ROI Calculator
Free return-on-investment (ROI) calculator — work out the profit and percent return between an initial amount and a final amount. Single-period ROI in your browser.
Return on Investment is the simplest way to express how much a single investment grew (or shrunk) relative to what you put in.
The formula
profit = final value − initial investment
ROI = profit ÷ initial × 100
A $10,000 investment that grew to $13,500 produced a $3,500 profit and a 35% ROI.
What this isn’t
This is simple ROI for a single period. It does not annualize. A 35% ROI over 1 year and a 35% ROI over 10 years are very different stories — the former is excellent, the latter is mediocre (about 3% per year compounded).
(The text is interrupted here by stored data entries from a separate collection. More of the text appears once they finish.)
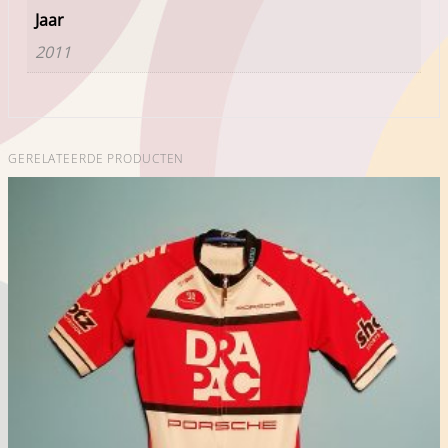
Jaar
2011
GERELATEERDE PRODUCTEN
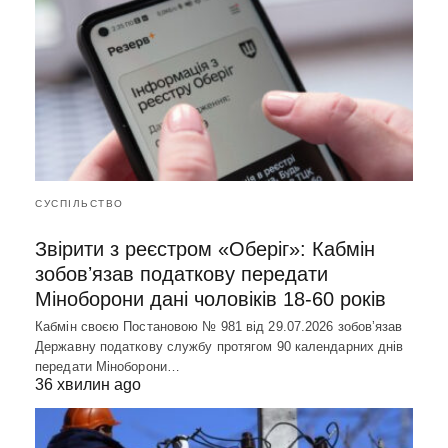
СУСПІЛЬСТВО
Звірити з реєстром «Оберіг»: Кабмін
зобовʼязав податкову передати
Міноборони дані чоловіків 18-60 років
Кабмін своєю Постановою № 981 від 29.07.2026 зобовʼязав
Державну податкову службу протягом 90 календарних днів
передати Міноборони…
36 хвилин ago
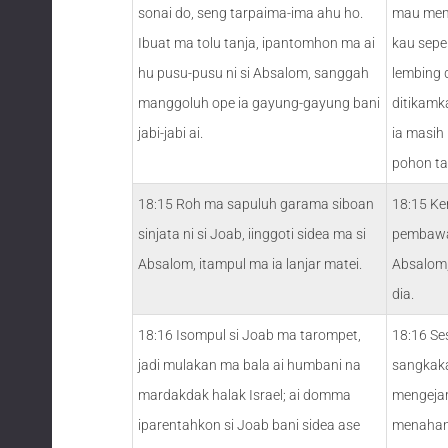
sonai do, seng tarpaima-ima ahu ho.
mau mem
Ibuat ma tolu tanja, ipantomhon ma ai
kau seper
hu pusu-pusu ni si Absalom, sanggah
lembing 
manggoluh ope ia gayung-gayung bani
ditikamk
jabi-jabi ai.
ia masih
pohon tar
18:15 Roh ma sapuluh garama siboan
18:15 Ke
sinjata ni si Joab, iinggoti sidea ma si
pembawa 
Absalom, itampul ma ia lanjar matei.
Absalom
dia.
18:16 Isompul si Joab ma tarompet,
18:16 Se
jadi mulakan ma bala ai humbani na
sangkaka
mardakdak halak Israel; ai domma
mengejar
iparentahkon si Joab bani sidea ase
menahan 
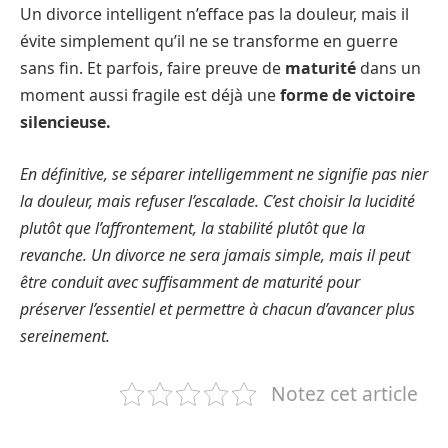
Un divorce intelligent n’efface pas la douleur, mais il
évite simplement qu’il ne se transforme en guerre
sans fin. Et parfois, faire preuve de
maturité
dans un
moment aussi fragile est déjà une
forme de victoire
silencieuse.
En définitive, se séparer intelligemment ne signifie pas nier
la douleur, mais refuser l’escalade. C’est choisir la lucidité
plutôt que l’affrontement, la stabilité plutôt que la
revanche. Un divorce ne sera jamais simple, mais il peut
être conduit avec suffisamment de maturité pour
préserver l’essentiel et permettre à chacun d’avancer plus
sereinement.
Notez cet article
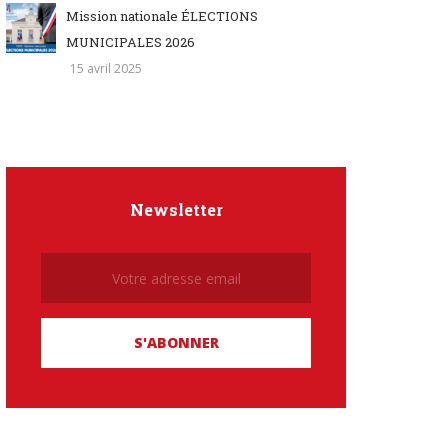
Mission nationale ÉLECTIONS
MUNICIPALES 2026
15 avril 2025
Newsletter
Newsletter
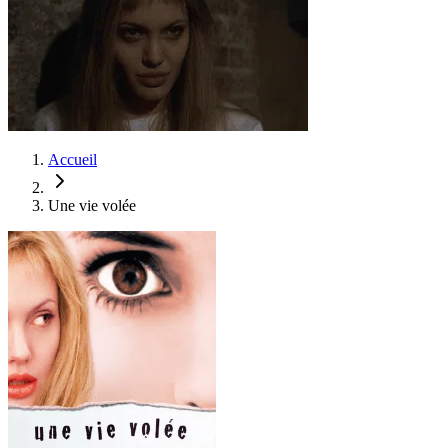
Accueil
Une vie volée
For an apples-to-apples annual figure across investments of different durations, you want the compound annual growth rate (CAGR):
CAGR = (final ÷ initial)^(1 ÷ years) − 1
It also assumes one initial outlay and one final value. For investments you added to or pulled money out of along the way, you really want a money-weighted return (IRR), which requires a full cash-flow schedule.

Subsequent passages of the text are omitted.